▶ Data for processing
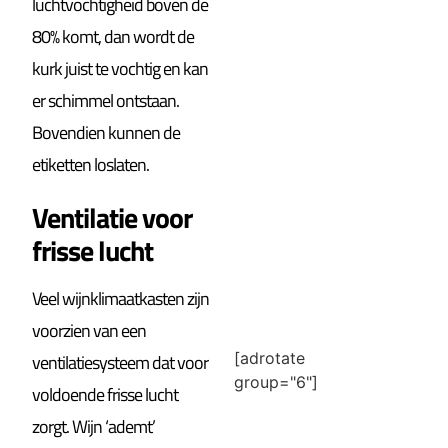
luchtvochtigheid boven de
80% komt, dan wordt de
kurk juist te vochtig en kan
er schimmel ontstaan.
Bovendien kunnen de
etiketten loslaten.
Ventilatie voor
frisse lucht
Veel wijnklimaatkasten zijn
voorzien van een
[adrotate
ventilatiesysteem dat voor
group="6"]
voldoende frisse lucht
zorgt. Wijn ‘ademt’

* * *

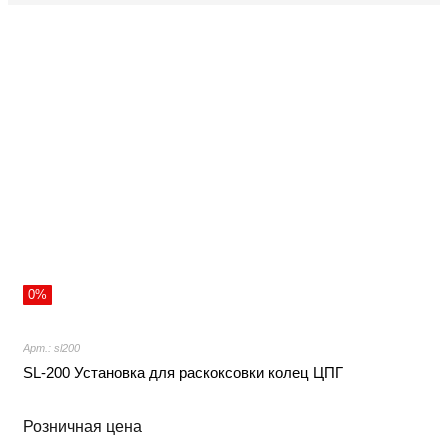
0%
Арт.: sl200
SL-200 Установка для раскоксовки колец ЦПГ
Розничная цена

▶ What is being asked
Transcribe, exactly and without additions, the lines of the records above, beginning with the line that contains "Bovendien kunnen de" and ending with the line that contains "zorgt. Wijn ‘ademt’", both included.

▶ Expected answer
Bovendien kunnen de
etiketten loslaten.
Ventilatie voor
frisse lucht
Veel wijnklimaatkasten zijn
voorzien van een
[adrotate
ventilatiesysteem dat voor
group="6"]
voldoende frisse lucht
zorgt. Wijn ‘ademt’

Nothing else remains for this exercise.